Stored data entries
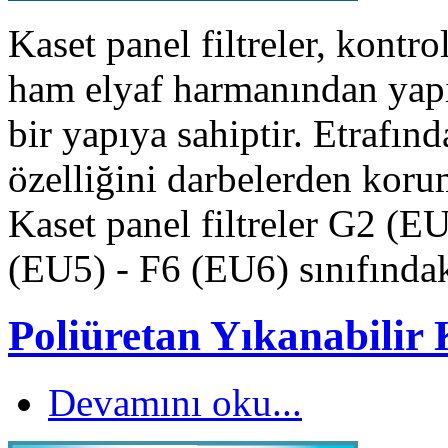
Kaset panel filtreler, kontro
ham elyaf harmanından yapı
bir yapıya sahiptir. Etrafın
özelliğini darbelerden korum
Kaset panel filtreler G2 (
(EU5) - F6 (EU6) sınıfındaki
Poliüretan Yıkanabilir K
Devamını oku...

#### [WHAT TO DO]
Lines with "Kaset": find them in the data and copy each one.

#### [REPLY TO THE EXERCISE]
Kaset panel filtreler, kontro
Kaset panel filtreler G2 (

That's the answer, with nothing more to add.